Let $q_1\leq x-\varepsilon$ and $x+\varepsilon\leq q_2$. Let $n\in\Bbb N$ such that $2n\varepsilon>q_2-q_1$ and let $\alpha_k=q_1+\frac{k}{n}(q_2-q_1)\in\Bbb Q (k=0,1,...,n-1,n)$. Let $1\leq k_0<n$ be the greatest index for which $\alpha_k\leq x-\varepsilon$. Now because of $x+\varepsilon\leq\alpha_{k_0+1}$ we have $\frac{q_2-q_1}{n}=\alpha_{k_0+1}-\alpha_{k_0}\geq 2\varepsilon$ which is a contradiction with the choice of $n$.
I'm completely lost. Can someone tell me what's the idea behind this proof?
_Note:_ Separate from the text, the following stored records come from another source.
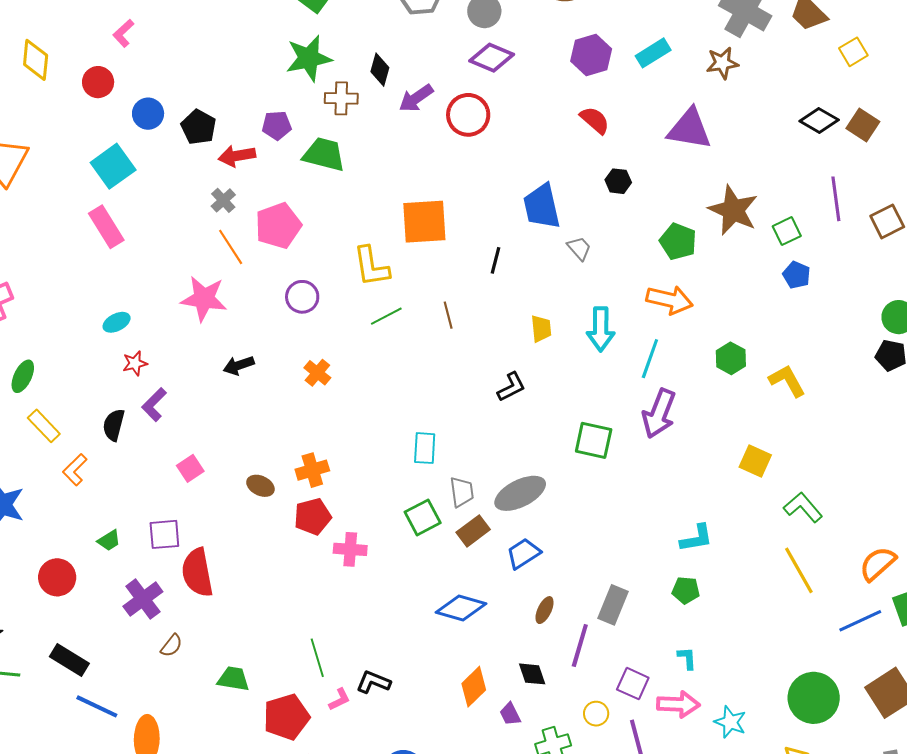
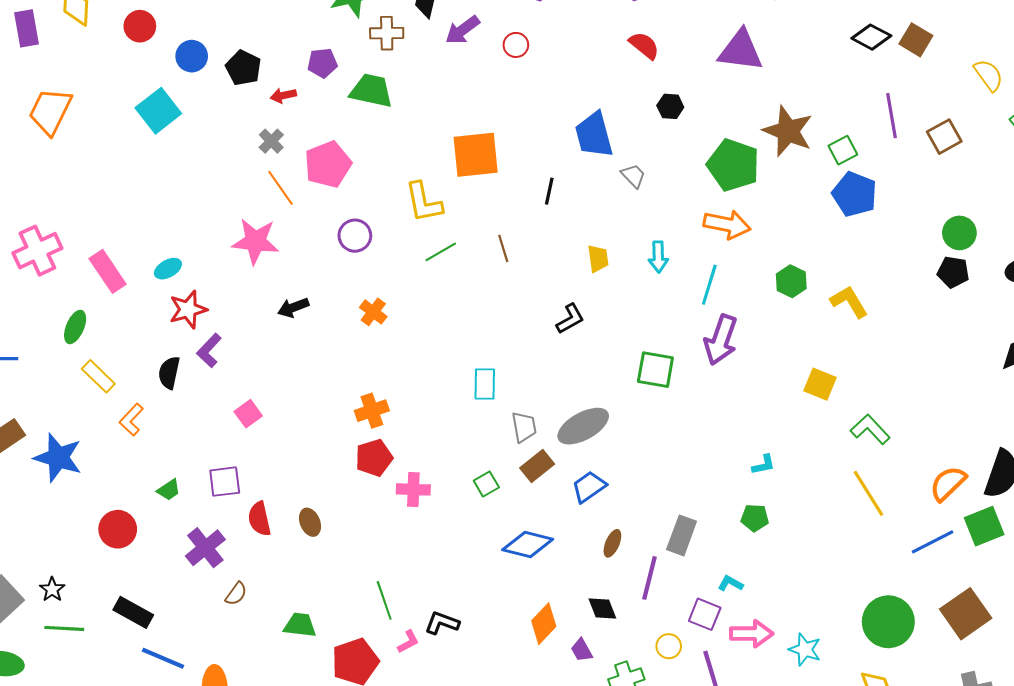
red circle: (468, 115) -> (516, 45), size x0.6
red arrow: (237, 156) -> (283, 95), size x0.7
pink rectangle: (106, 227) -> (108, 271), moved
green pentagon: (678, 241) -> (733, 165), size x1.4
blue pentagon: (797, 275) -> (855, 194), size x1.6
cyan arrow: (601, 329) -> (658, 257), size x0.7
red star: (135, 363) -> (188, 309), size x1.5
brown ellipse: (260, 486) -> (310, 522), moved, turned 44
green square: (423, 517) -> (486, 484), moved, size x0.7
cyan L-shape: (696, 538) -> (763, 465), size x0.7
red semicircle: (197, 573) -> (259, 519), size x0.7
cyan L-shape: (687, 658) -> (730, 583), moved, turned -55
The idea is that if you have a hole of diameter $2\epsilon$ and a frog whose jumping length is $\frac{1}{n}$ (rational) and less than the diameter of the hole $\left(\frac{1}{n}<2\epsilon\right)$, and the frog is initially located in origin and starts jumping in the direction of the hole, it will eventually end up in the hole.